Angioedema

Angioedema in the absence of urticaria (see Figs. 1 and 2) is much less common than urticaria, either with or without angioedema. Its presence should alert the physician to alternative diagnoses, which could comprise life-threatening conditions that are refractory to the usual first-line treatments in the emergency room (i.e., antihistamines, corticosteroids, epinephrine), including hereditary angioedema (HAE), acquired angioedema (AAE), or angioedema associated with angiotensin-converting enzyme (ACE) inhibitors.

Fig. 1figure 1

Hereditary angioedema (HAE)

Fig. 2figure 2

Mast cell-mediated angioedema

Episodes of angioedema result from a release of vasoactive mediators that increase vascular permeability in the skin and submucosa, allowing for the vascular leakage of plasma and resultant edema; the majority of these attacks can be attributable to either mast cell-mediated (e.g., histamine) or bradykinin-mediated mechanisms.

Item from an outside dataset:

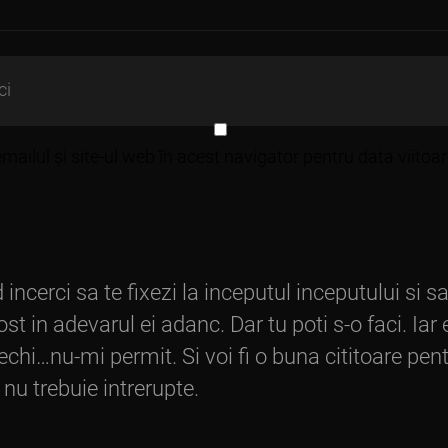
ailul și site-ul web în acest navigator pentru data viito
d incerci sa te fixezi la inceputul inceputului si
t in adevarul ei adanc. Dar tu poti s-o faci. Iar 
echi…nu-mi permit. Si voi fi o buna cititoare pen
 nu trebuie intrerupte.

Angioedema can be further classified as: mast cell-mediated (i.e., through immunoglobulin E [IgE] -independent or dependent mechanisms), idiopathic, hereditary (HAE type I [HAE-1], HAE type II [HAE-2] and HAE with normal C1 inhibitor [HAE-nC1-INH]), acquired (C1-inhibitor [C1-INH] deficiency from a secondary cause) and drug-induced (e.g., ACE inhibitors) (see Fig. 3 for classification of angioedema) [1]. This article will briefly discuss mast cell-mediated angioedema, but will focus on the classification, diagnosis and management of bradykinin-mediated angioedema.

Fig. 3figure 3

Classification of angioedema [1]. *Other drugs like gliptins, neprilysin inhibitors or tissue plasminogen activators are thought to potentially induce bradykinin-mediated AE. AE: angioedema; HAE-1: hereditary angioedema due to C1-inhibitor deficiency; HAE-2: hereditary angioedema due to C1-inhibitor dysfunction; AAE-C1-INH: acquired angioedema due to C1-inhibitor deficiency; HAE-nC1-INH: hereditary angioedema with normal C1-Inhibitor levels, ACEI-AE angiotensin-converting enzyme inhibitor-induced angioedema; IgE, immunoglobulin E Adapted from: Maurer 2022 [1].

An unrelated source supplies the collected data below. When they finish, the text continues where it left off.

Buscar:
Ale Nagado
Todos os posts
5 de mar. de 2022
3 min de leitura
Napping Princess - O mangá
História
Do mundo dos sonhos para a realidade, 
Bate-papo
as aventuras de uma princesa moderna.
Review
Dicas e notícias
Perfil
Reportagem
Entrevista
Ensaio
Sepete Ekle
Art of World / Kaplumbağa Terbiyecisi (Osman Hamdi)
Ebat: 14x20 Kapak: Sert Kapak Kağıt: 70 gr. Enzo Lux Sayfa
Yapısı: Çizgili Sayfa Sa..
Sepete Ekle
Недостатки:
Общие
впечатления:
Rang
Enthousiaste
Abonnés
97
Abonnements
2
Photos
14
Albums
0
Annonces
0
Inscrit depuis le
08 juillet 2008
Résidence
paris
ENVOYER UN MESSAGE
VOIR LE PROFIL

Mast cell–mediated angioedema

The approach to mast cell-mediated (e.g., histamine) angioedema is similar to that of acute urticaria (see Urticaria article in this supplement) and includes avoidance measures, antihistamines (preferably second-generation antihistamines) and, if needed, corticosteroids. It is important to note that patients with allergic angioedema may not always have urticaria accompanying their angioedema. Approximately 40% (range 33–67%) of patients with urticaria develop angioedema [2]. In a significant number of patients, no identifiable cause is found for recurrent episodes of angioedema without urticaria; this is deemed as spontaneous angioedema once alternate identifiable causes have been excluded. Spontaneous cases may occur in antibody-dependent and independent mechanisms, and typically respond to antihistamines (up to a four-fold increase in the standard dose of antihistamine may be required in those who are unresponsive to the standard dose) [3], corticosteroids and more advanced treatment with omalizumab (a monoclonal anti-immunoglobulin E [IgE] antibody) [4]. Diagnosis is often made after ruling out other etiologies and by assessing a patient’s response to mast cell-mediated treatments. Clinical features differentiating mast cell-mediated and bradykinin-mediated angioedema are summarized in Table 1 [5, 6].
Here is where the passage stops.